Hal ini diungkapkan Wijayanto menanggapi pengumuman resmi dari Brasil, sebagai Ketua BRICS 2025, mengenai peresmian keanggotaan penuh Indonesia dalam organisasi tersebut.
“Saya rasa keputusan menjadi anggota BRICS adalah tepat, sepanjang kita juga tetap mendorong proses membership OECD. Indonesia adalah kekuatan ekonomi potensial di dunia ini, potensi itu harus di unlock dengan lebih berani mengambil sikap. Keputusan bergabung BRICS justru akan meningkatkan posisi tawar Indonesia di mata OECD yang selama ini seolah kita diposisikan tidak setara dengan negara lain,” ujar Wijayanto dilansir ANTARA, Selasa, 7 Januari.
Terkait agenda dedolarisasi yang menjadi salah satu agenda BRICS, Wijayanto menilai, fenomena ini akan terjadi secara alami seiring menurunnya dominasi ekonomi Amerika Serikat (AS).
Peran ekonomi AS di dunia, meskipun akan tetap penting, cenderung menurun akibat munculnya kekuatan baru seperti China, India, Rusia, Brasil, Meksiko, atau bahkan Indonesia.
Menurut Wijayanto, tren dedolarisasi akan lebih banyak terjadi dalam konteks perdagangan antaranggota BRICS, seperti yang telah diterapkan China dan Rusia dengan menggunakan mata uang lokal untuk 90 persen transaksi ekspor-impor mereka.
Namun, dirinya skeptis terhadap kemungkinan terciptanya mata uang alternatif global atau sistem transfer pengganti SWIFT dalam waktu dekat.
“Indonesia perlu mengurangi ketergantungan terhadap dolar AS dengan lebih banyak menggunakan mata uang lokal untuk ekspor-impor dengan negara lain. Kendatipun demikian, kita tidak perlu menjadikan dedolarisasi sebagai gerakan ekonomi-politik, ini akan kontraproduktif dan diluar kepentingan kita,” jelas Wijayanto.
Dalam pandangan Wijayanto, menjadi bagian dari BRICS juga memberikan kesempatan bagi Indonesia untuk ikut menentukan arah dan cetak biru organisasi tersebut ke depan.
Dia menekankan pentingnya Tanah Air untuk memanfaatkan keanggotaan ini untuk membuka peluang kerja sama di berbagai bidang, seperti teknologi, ketahanan pangan, dan perubahan iklim.
Meskipun demikian, Wijayanto juga menyoroti potensi dampak keterpilihan kembali Donald Trump sebagai Presiden AS pada dinamika organisasi-organisasi multilateral.

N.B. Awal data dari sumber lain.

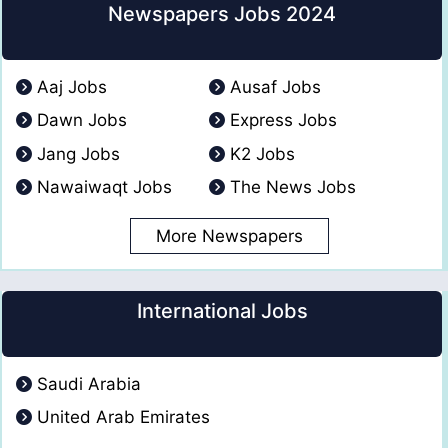
Newspapers Jobs 2024
Aaj Jobs
Ausaf Jobs
Dawn Jobs
Express Jobs
Jang Jobs
K2 Jobs
Nawaiwaqt Jobs
The News Jobs
More Newspapers
International Jobs
Saudi Arabia
United Arab Emirates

“Keterpilihan Trump justru akan membuat organisasi-organisasi yang dibidani oleh negara Barat menjadi kurang efektif, karena Trump lebih menyukai pendekatan unilateral, maksimal bilateral. Komitmen multilateral termasuk COP, WTO, OECD, bahkan NATO cenderung ia nafikan,” terangnya.
Dengan demikian, Wijayanto menilai bahwa keanggotaan Indonesia di BRICS, meski agak terlambat, merupakan langkah strategis untuk memperluas pengaruh dan memperkuat posisi Indonesia di kancah internasional.
Sementara, Kementerian Luar Negeri RI dalam pernyataan resminya menyambut baik keanggotaan penuh Indonesia di BRICS.
Indonesia menyambut baik status keanggotaan penuhnya di BRICS, sebagaimana diumumkan Brasil sebagai Ketua BRICS 2025, dan berkomitmen untuk berkontribusi secara aktif dalam agenda organisasi tersebut ke depannya.
“Sebagai negara dengan perekonomian yang terus tumbuh dan beragam, Indonesia berkomitmen untuk berkontribusi secara aktif dalam agenda BRICS, termasuk mendorong ketahanan ekonomi, kerja sama teknologi, dan pembangunan berkelanjutan,” kata Kementerian Luar Negeri (Kemlu) RI dalam pernyataan persnya.
BACA JUGA:
Indonesia berkomitmen untuk terus berperan melalui BRICS dalam ikut mengatasi tantangan global seperti perubahan iklim, ketahanan pangan, dan kesehatan masyarakat, serta mewujudkan tatanan global yang lebih inklusif dan berkeadilan.
Indonesia juga berdedikasi bulat untuk “bekerja dengan seluruh anggota BRICS dan pihak lainnya demi dunia yang lebih adil, damai, dan sejahtera."
Menurut Kemlu RI, bergabungnya Indonesia ke dalam BRICS merupakan cerminan atas semakin meningkatnya peran aktif RI di kancah global serta momentum untuk meningkatkan kerja sama multilateral.